Allegan will study waste single-hauler in 2019

By: 
Virginia Ransbottom, Staff Writer

Should the City of Allegan move forward with a study to determine whether a single hauler refuse service would be more economical for residents? That was a question discussed at length by the city council during a pre-session meeting on Monday, Oct. 8.

The answer they came up was to put the study on hold until construction season was over, possibly in February 2019.

City manager Joel Dye explained that one of the goals outlined by city council for the fiscal year July 1, 2018, to June 30, 2019, was to look at what the costs and benefits would be if the city went to a single service provider.

Dye said it was common for municipalities to go to a single service provider to be able to negotiate a cheaper price for residents, save on road infrastructure costs due to lessening multiple heavy truck usage and having a tidy appearance with receptacles picked up only one day a week in each area.

Since setting the goal, licensed service providers in the city went from three to two after Republic Services purchased Chef Container. Arrowaste is the other provider.

Councilman Mike Manning asked to discuss the recycling and garbage issue after hearing from residents who were concerned whether recycling was still be offered in the city.

Charles Tripp explained that the city voted to eliminate the county recycling program because only 20 percent of the residents were using it and the other 80 percent were paying for services they weren’t utilizing.

“We did it to allow folks to pick and choose with their own service provider,” said mayor pro tem Rachel McKenzie.

Traci Perrigo said residents choose to pay extra for an extra recycling receptacle. (See note below)

DPW director Aaron Haskin said he spoke to Republic about how they were handling recycling. While Chef Container offered an easy-to-use yellow recycling bag for recyclables that was placed inside the garbage receptacle, Republic will continue to provide that service for another year but will be requiring a second receptacle for recyclables afterward.

“They said they didn’t like the bags because if they get ripped, the recyclables go in the trash anyway,” Haskin said. “They like two dumpsters.”

Haskin suggested adding to the study, the option of offering recycling weekly, bi-weekly or even monthly. He also said while he owns property in both Valley Township and the City of Allegan, his Valley Township single refuse service bill is one-third the cost it is the city.

Dye said he’d also like the study to include a choice of receptacle sizes since 90-gallons is a bit large for many residences. He would also recommend direct billing from the provider instead of adding it to utility bills.

Nancy Ingalsbee said in the 15 years she has lived here she has changed her service three times because of escalating costs.

“You would have to prove to me that it would be cheaper because I’m on a fixed income and don’t want to get stuck,” she said.

Ingalsbee also asked that preference be given to a local provider who knows the area.

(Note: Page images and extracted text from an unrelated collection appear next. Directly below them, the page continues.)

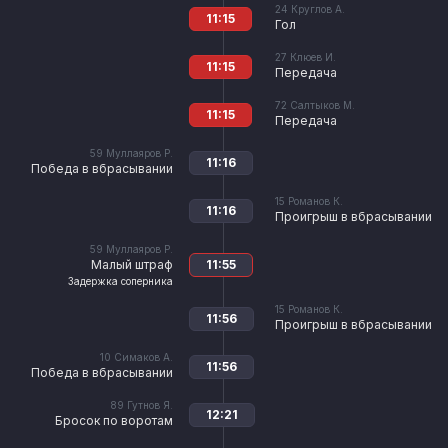
24
Круглов А.
11:15
Гол
27
Клюев И.
11:15
Передача
72
Салтыков М.
11:15
Передача
59
Муллаяров Р.
11:16
Победа в вбрасывании
15
Романов К.
11:16
Проигрыш в вбрасывании
59
Муллаяров Р.
Малый штраф
11:55
Задержка соперника
15
Романов К.
11:56
Проигрыш в вбрасывании
10
Симаков А.
11:56
Победа в вбрасывании
89
Гутнов Я.
12:21
Бросок по воротам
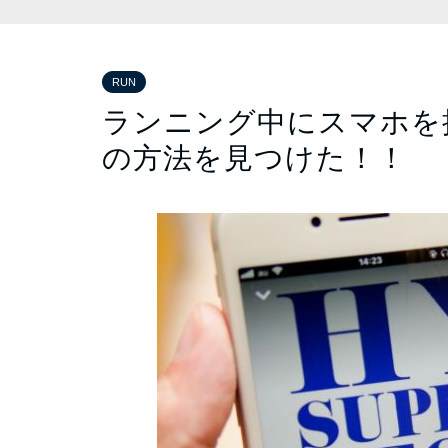
RUN
ランニング中にスマホを
の方法を見つけた！！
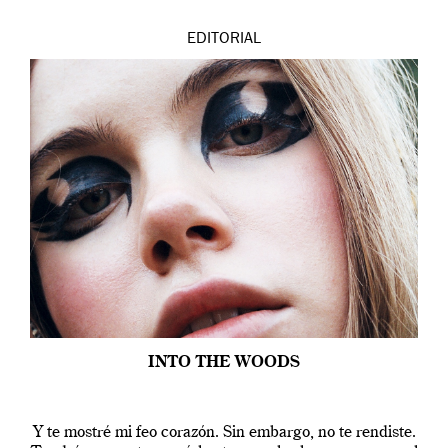
EDITORIAL
INTO THE WOODS
Y te mostré mi feo corazón. Sin embargo, no te rendiste.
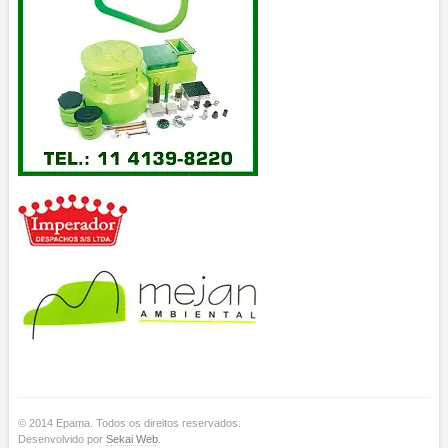
© 2014 Epama. Todos os direitos reservados.
Desenvolvido por
Sekai Web
.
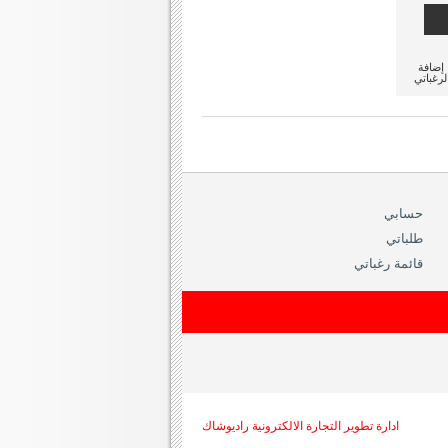
إضافة
لرغباتي
حسابي
طلباتي
قائمة رغباتي
ادارة تطوير التجارة الالكترونية راديوشاك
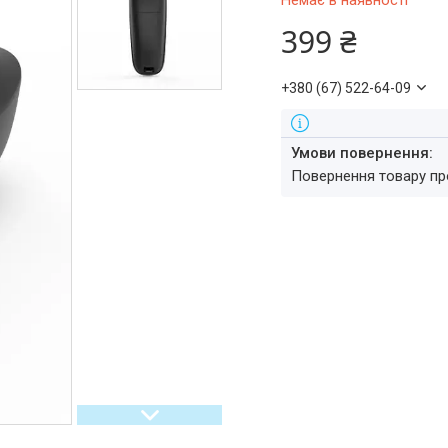
Немає в наявності
399 ₴
+380 (67) 522-64-09
повернення товару п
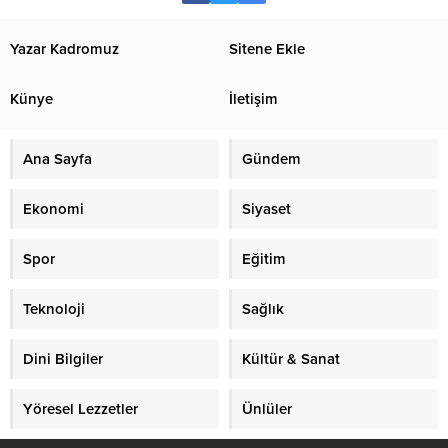
Yazar Kadromuz
Sitene Ekle
Künye
İletişim
Ana Sayfa
Gündem
Ekonomi
Siyaset
Spor
Eğitim
Teknoloji
Sağlık
Dini Bilgiler
Kültür & Sanat
Yöresel Lezzetler
Ünlüler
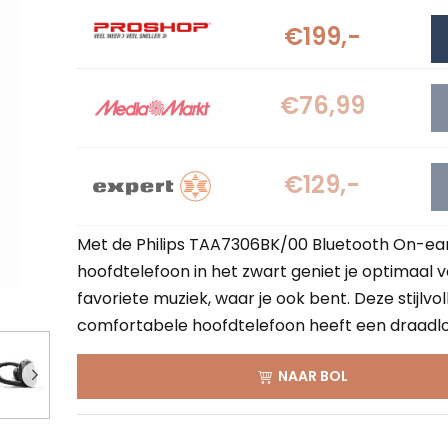
€199,-
€76,99
€129,-
Met de Philips TAA7306BK/00 Bluetooth On-ea
hoofdtelefoon in het zwart geniet je optimaal v
favoriete muziek, waar je ook bent. Deze stijlvol
comfortabele hoofdtelefoon heeft een draadloz
NAAR BOL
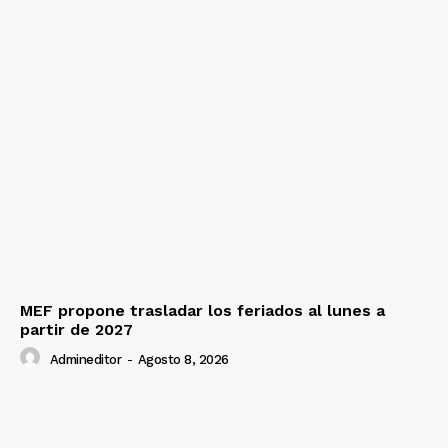
MEF propone trasladar los feriados al lunes a
partir de 2027
Admineditor
-
Agosto 8, 2026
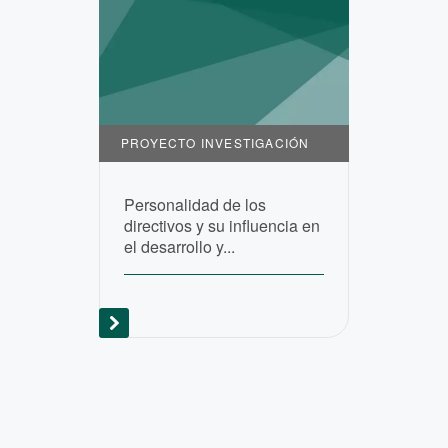
PROYECTO INVESTIGACIÓN
Personalidad de los
directivos y su influencia en
el desarrollo y...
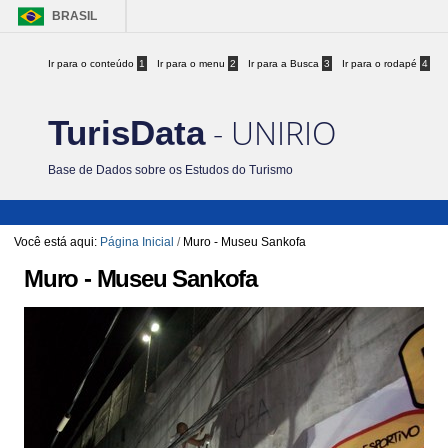
BRASIL
Ir para o conteúdo
1
Ir para o menu
2
Ir para a Busca
3
Ir para o rodapé
4
- UNIRIO
TurisData
Base de Dados sobre os Estudos do Turismo
Você está aqui:
Página Inicial
/
Muro - Museu Sankofa
Muro - Museu Sankofa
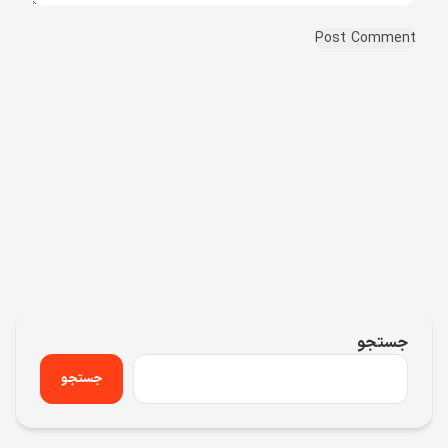
جستجو
جستجو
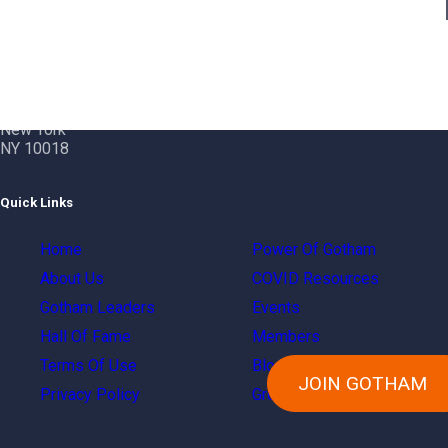
Contact Info
Gotham City Networking, Inc.
1350 Broadway – 11th Floor
New York
NY 10018
Quick Links
Home
Power Of Gotham
About Us
COVID Resources
Gotham Leaders
Events
Hall Of Fame
Members
Terms Of Use
Blog
JOIN GOTHAM
Privacy Policy
Groups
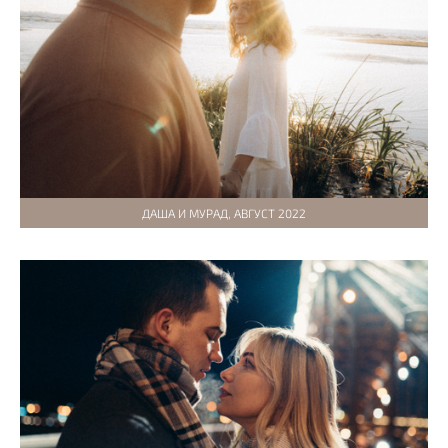
ДАША И МУРАД, АВГУСТ 2022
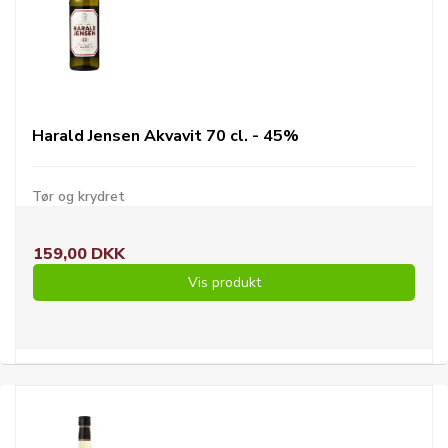
Harald Jensen Akvavit 70 cl. - 45%
Tør og krydret
159,00 DKK
Vis produkt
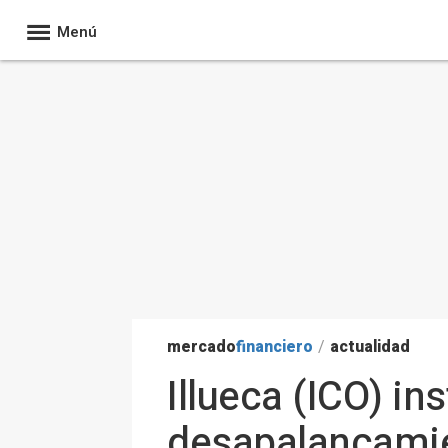
Menú
mercado
financiero
/
actualidad
Illueca (ICO) in
desapalancamie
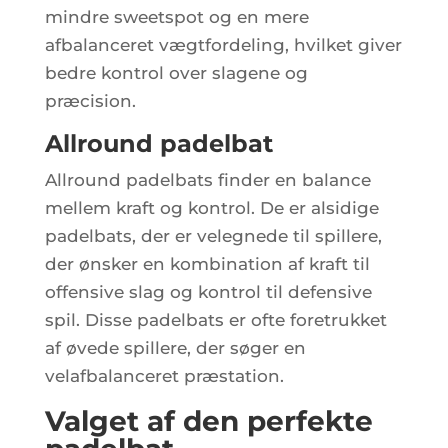
mindre sweetspot og en mere
afbalanceret vægtfordeling, hvilket giver
bedre kontrol over slagene og
præcision.
Allround padelbat
Allround padelbats finder en balance
mellem kraft og kontrol. De er alsidige
padelbats, der er velegnede til spillere,
der ønsker en kombination af kraft til
offensive slag og kontrol til defensive
spil. Disse padelbats er ofte foretrukket
af øvede spillere, der søger en
velafbalanceret præstation.
Valget af den perfekte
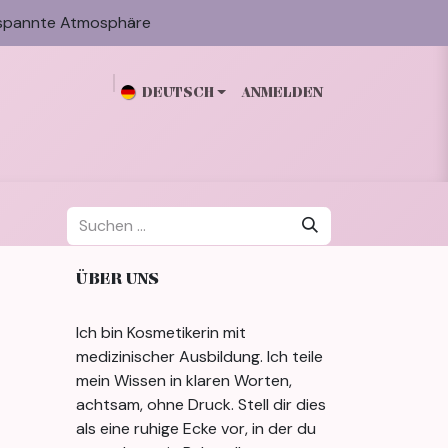
spannte Atmosphäre
DEUTSCH
ANMELDEN
n
Galerie
Blog
Über mich
Kontakt
ÜBER UNS
Ich bin Kosmetikerin mit
medizinischer Ausbildung. Ich teile
mein Wissen in klaren Worten,
achtsam, ohne Druck. Stell dir dies
als eine ruhige Ecke vor, in der du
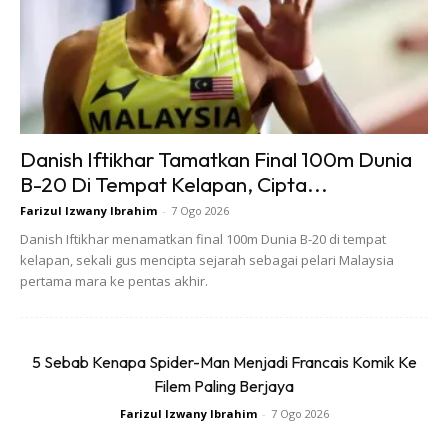
kandungan.
Danish Iftikhar Tamatkan Final 100m Dunia
Ads
B-20 Di Tempat Kelapan, Cipta...
Farizul Izwany Ibrahim
-
7 Ogo 2026
Danish Iftikhar menamatkan final 100m Dunia B-20 di tempat
kelapan, sekali gus mencipta sejarah sebagai pelari Malaysia
pertama mara ke pentas akhir.
BACA: Realiti Bekerja Dari Rumah Walaupun Banyak
Cabaran Masih Boleh Kekal Produktif
5 Sebab Kenapa Spider-Man Menjadi Francais Komik Ke
Filem Paling Berjaya
“Beliau juga akan memantau kandungan produksi untuk
Farizul Izwany Ibrahim
-
7 Ogo 2026
program hiburan dan sukan utama,” jelas Amit Malhotra.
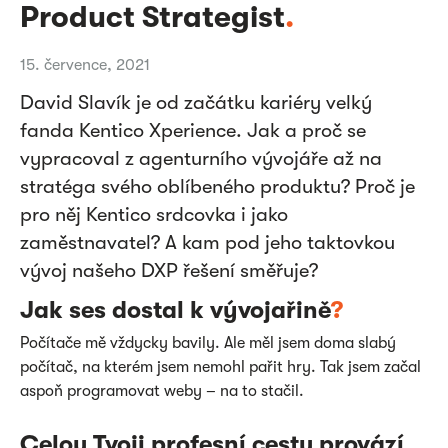
Product Strategist
.
15. července, 2021
David Slavík je od začátku kariéry velký
fanda Kentico Xperience. Jak a proč se
vypracoval z agenturního vývojáře až na
stratéga svého oblíbeného produktu? Proč je
pro něj Kentico srdcovka i jako
zaměstnavatel? A kam pod jeho taktovkou
vývoj našeho DXP řešení směřuje?
Jak ses dostal k vývojařině
?
Počítače mě vždycky bavily. Ale měl jsem doma slabý
počítač, na kterém jsem nemohl pařit hry. Tak jsem začal
aspoň programovat weby – na to stačil.
Celou Tvoji profesní cestu provází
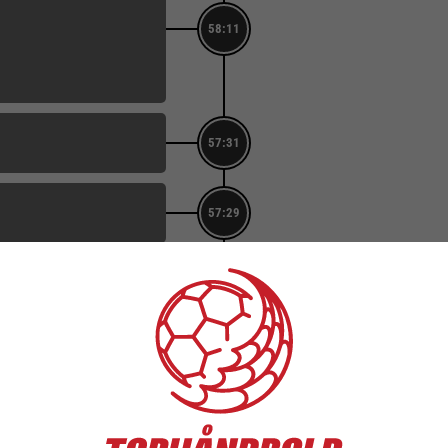
58:11
57:31
57:29
MÅL
2. Boline Laursen (Fra pos. 
Målvogter: 20. Clara Bak
57:14
ASSIST
4. Maria Holm
Score: 30-32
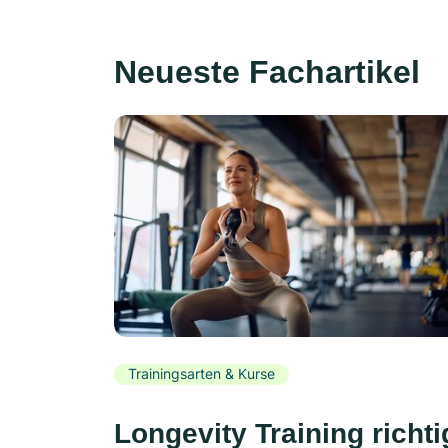
Neueste Fachartikel
Trainingsarten & Kurse
Longevity Training richti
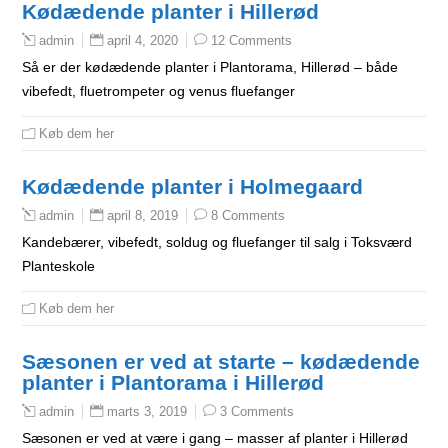
Kødædende planter i Hillerød
april 4, 2020
12 Comments
admin
Så er der kødædende planter i Plantorama, Hillerød – både
vibefedt, fluetrompeter og venus fluefanger
Køb dem her
Kødædende planter i Holmegaard
april 8, 2019
8 Comments
admin
Kandebærer, vibefedt, soldug og fluefanger til salg i Toksværd
Planteskole
Køb dem her
Sæsonen er ved at starte – kødædende
planter i Plantorama i Hillerød
marts 3, 2019
3 Comments
admin
Sæsonen er ved at være i gang – masser af planter i Hillerød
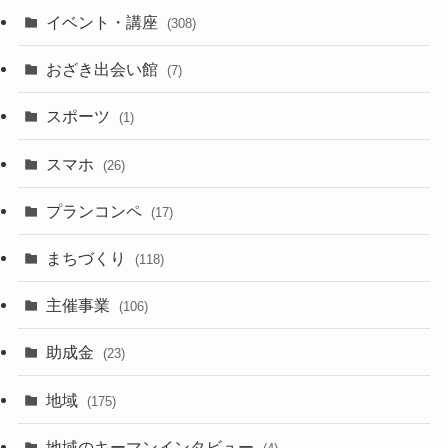
イベント・講座
(308)
おざき出会い館
(7)
スポーツ
(1)
スマホ
(26)
プランコンペ
(17)
まちづくり
(118)
主催事業
(106)
助成金
(23)
地域
(175)
地域のキーマンインタビュー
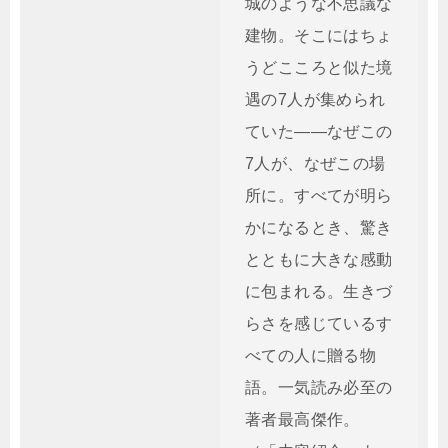
城のような不思議な
建物。そこにはちょ
うどこころと似た境
遇の7人が集められ
ていた――なぜこの
7人が、なぜこの場
所に。すべてが明ら
かになるとき、驚き
とともに大きな感動
に包まれる。生きづ
らさを感じているす
べての人に贈る物
語。一気読み必至の
著者最高傑作。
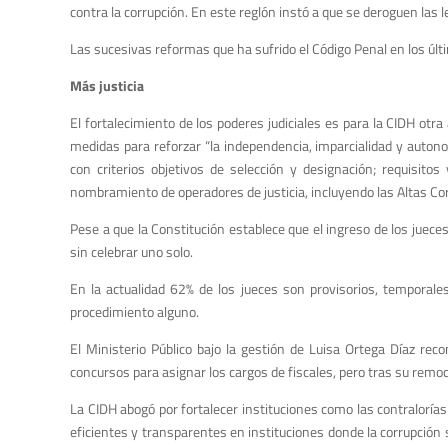
contra la corrupción. En este reglón instó a que se deroguen las 
Las sucesivas reformas que ha sufrido el Código Penal en los últi
Más justicia
El fortalecimiento de los poderes judiciales es para la CIDH otr
medidas para reforzar “la independencia, imparcialidad y auton
con criterios objetivos de selección y designación; requisit
nombramiento de operadores de justicia, incluyendo las Altas Cor
Pese a que la Constitución establece que el ingreso de los juece
sin celebrar uno solo.
En la actualidad 62% de los jueces son provisorios, temporale
procedimiento alguno.
El Ministerio Público bajo la gestión de Luisa Ortega Díaz rec
concursos para asignar los cargos de fiscales, pero tras su remoc
La CIDH abogó por fortalecer instituciones como las contraloría
eficientes y transparentes en instituciones donde la corrupción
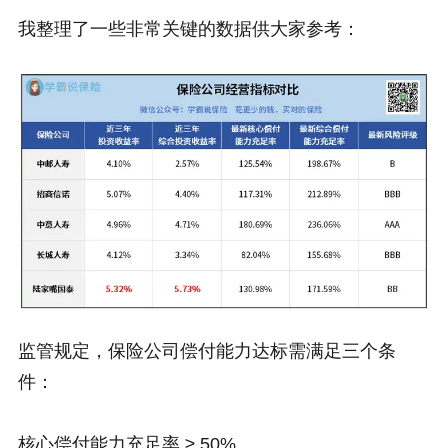
我整理了一些非常关键的数据供大家参考：
监管规定，保险公司偿付能力达标需满足三个条
件：
核心偿付能力充足率 ≥ 50%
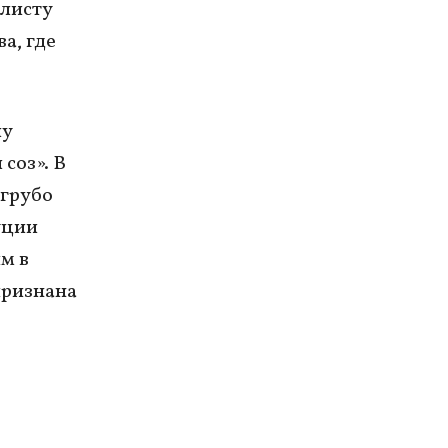
алисту
а, где
лу
соз». В
 грубо
уции
м в
признана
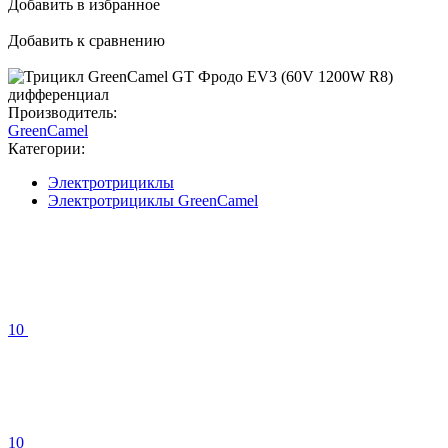
Добавить в избранное
Добавить к сравнению
Производитель:
GreenCamel
Категории:
Электротрициклы
Электротрициклы GreenCamel
10
10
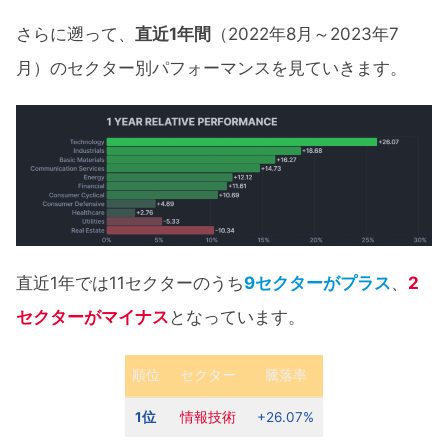
さらに遡って、
直近1年間
（2022年8月～2023年7
月）のセクター別パフォーマンスを見ていきます。
直近1年では11セクターのうち
9セクターがプラス
、
2
セクターがマイナス
となっています。
順位
セクター
騰落率
1位
情報技術
+26.07%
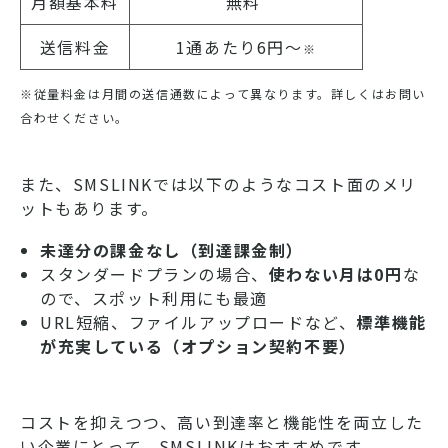
月額基本料
無料
送信料金
1通あたり6円〜
※
※従量料金は月間の送信通数によって異なります。詳しくはお問い
合わせください。
また、SMSLINKでは以下のようなコスト面のメリ
ットもあります。
未達分の課金なし（到達課金制）
スタンダードプランの場合、
使わない月は0円
な
ので、スポット利用にも最適
URL短縮、ファイルアップロードなど、
標準機能
が充実している（オプション契約不要）
コストを抑えつつ、高い到達率と機能性を両立した
い企業にとって、SMSLINKはおすすめです。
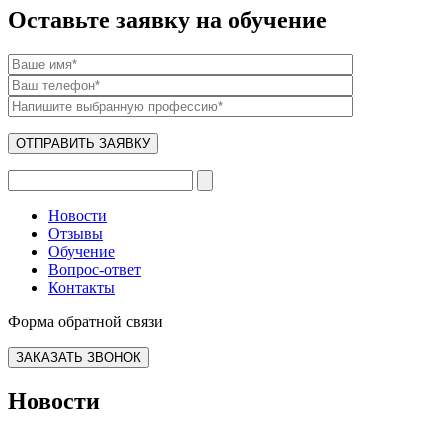
Оставьте заявку на обучение
Новости
Отзывы
Обучение
Вопрос-ответ
Контакты
Форма обратной связи
ЗАКАЗАТЬ ЗВОНОК
Новости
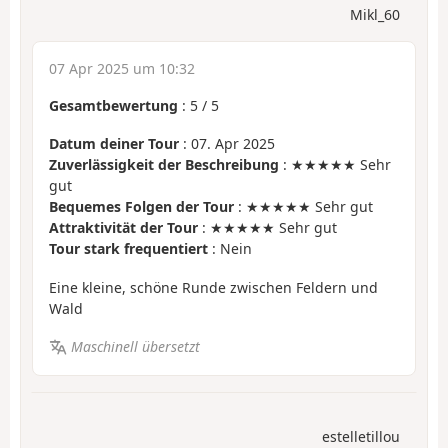
Mikl_60
07 Apr 2025 um 10:32
Gesamtbewertung
:
5
/
5
Datum deiner Tour
: 07. Apr 2025
Zuverlässigkeit der Beschreibung
: ★★★★★ Sehr
gut
Bequemes Folgen der Tour
: ★★★★★ Sehr gut
Attraktivität der Tour
: ★★★★★ Sehr gut
Tour stark frequentiert
: Nein
Eine kleine, schöne Runde zwischen Feldern und
Wald
Maschinell übersetzt
estelletillou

Patrick Morgan said he was initially against going to a single hauler because he liked the competition to get his business; however, with the competition merging, it’s basically becoming one service anyway, except without a negotiated contract. He asked what the process would be.

Dye said currently it’s not hard to get a license to provide services in the city.

“It’s basically a one page form but if we went to a single hauler system we would have to rewrite the ordinance to include the bidding process and contracts, which are usually at least five years,” he said.

City staff will look at what rates other cities or townships are paying by going to a single service provider. Along with affordability, they will look at what providers could offer for user-friendly, city-wide recycling service.

But first, a new city hall will be renovated.

 

**(Editor's note: A clarification has been made to this story in Traci Perrigo's comment, changed from saying residents must pay for an extra recycling receptacle to residents choosing to pay for the receptacles.